The president of the New York Federal Reserve Bank, John Williams, said the U.S. economy appeared to be in a good place while saying that he is ready to “act as appropriate” to help avoid a downturn.

The combination of news provided some relief after investors fled equities on Tuesday following data that showed a contraction in U.S. factory activity in August and after a new round of tariffs from Washington and Beijing began over the weekend.

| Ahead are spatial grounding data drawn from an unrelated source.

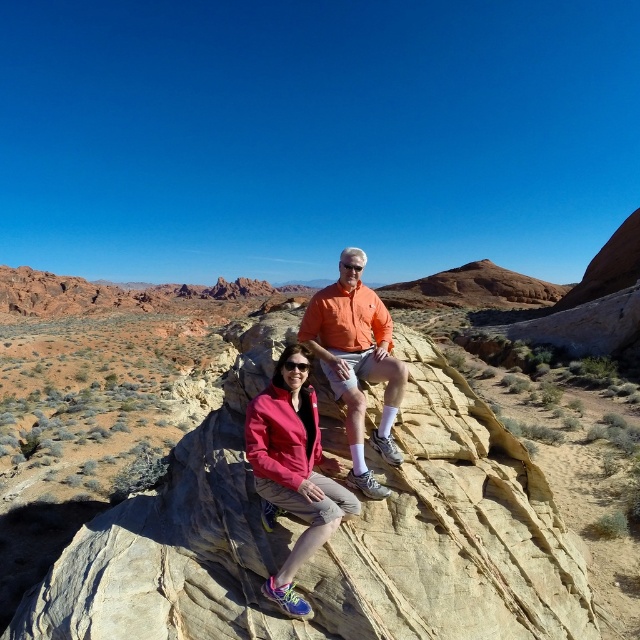 Can you confirm if smooth sandstone rock at center is positioned above orange cotton shirt at center?

Incorrect, smooth sandstone rock at center is not positioned above orange cotton shirt at center.

Is smooth sandstone rock at center taller than orange cotton shirt at center?

Yes.

You are a GUI agent. You are given a task and a screenshot of the screen. Output one action in this format:
    pyautogui.click(x=<x>, y=<y>)
    Task: Click on the smooth sandstone rock at center
    This screenshot has height=640, width=640.
    Given the screenshot: What is the action you would take?
    pyautogui.click(x=333, y=536)

Locate an element on the screen. smooth sandstone rock at center is located at coordinates (333, 536).

Does matte pink jacket at center appear on the right side of orange cotton shirt at center?

Incorrect, matte pink jacket at center is not on the right side of orange cotton shirt at center.

The height and width of the screenshot is (640, 640). Find the location of `matte pink jacket at center`. matte pink jacket at center is located at coordinates (292, 468).

Describe the element at coordinates (292, 468) in the screenshot. Image resolution: width=640 pixels, height=640 pixels. I see `matte pink jacket at center` at that location.

Locate an element on the screen. matte pink jacket at center is located at coordinates (292, 468).

Is smooth sandstone rock at center smaller than matte pink jacket at center?

Actually, smooth sandstone rock at center might be larger than matte pink jacket at center.

Is smooth sandstone rock at center thinner than matte pink jacket at center?

In fact, smooth sandstone rock at center might be wider than matte pink jacket at center.

At what (x,y) coordinates should I click in order to perform the action: click on smooth sandstone rock at center. Please return your answer as a coordinate pair (x, y). Looking at the image, I should click on (333, 536).

Where is `smooth sandstone rock at center`? Image resolution: width=640 pixels, height=640 pixels. smooth sandstone rock at center is located at coordinates (333, 536).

The Federal Reserve’s Beige Book released on Wednesday, showed that the U.S. economy grew at a modest pace in recent weeks, with manufacturing buffeted by a global slowdown while consumer purchases gave mixed signals. The report is a compendium of anecdotes from companies around the country.

The benchmark U.S. Treasury 10-year yield <US10YT=RR> rose on Wednesday, with the yield curve at its steepest in more than two weeks.

At 3:27PM, the Dow Jones Industrial Average <.DJI> rose 217.91 points, or 0.83%, to 26,335.93, the S&P 500 <.SPX> gained 28.92 points, or 1.00%, to 2,935.19 and the Nasdaq Composite <.IXIC> added 96.59 points, or 1.23%, to 7,970.74.

Technology stocks <.SPLRCT> provided the biggest boost of the S&P’s 11 major sectors with a 1.5% gain. The only sector in the red was healthcare <.SPXHC>, which was down 0.3%.

Tyson Foods Inc <TSN.N> shares fell 7% after the biggest U.S. meat processor cut its 2019 earnings forecast.

Starbucks Corp <SBUX.O> dropped 0.9% after the company said it expects 2020 adjusted profit growth to be lower than 2019 as it factors in the impact of a one-time tax benefit that has inflated its bottom line this year.

Advancing issues outnumbered declining ones on the NYSE by a 3.85-to-1 ratio; on Nasdaq, a 2.08-to-1 ratio favored advancers.

The S&P 500 posted 64 new 52-week highs and three new lows; the Nasdaq Composite recorded 57 new highs and 74 new lows.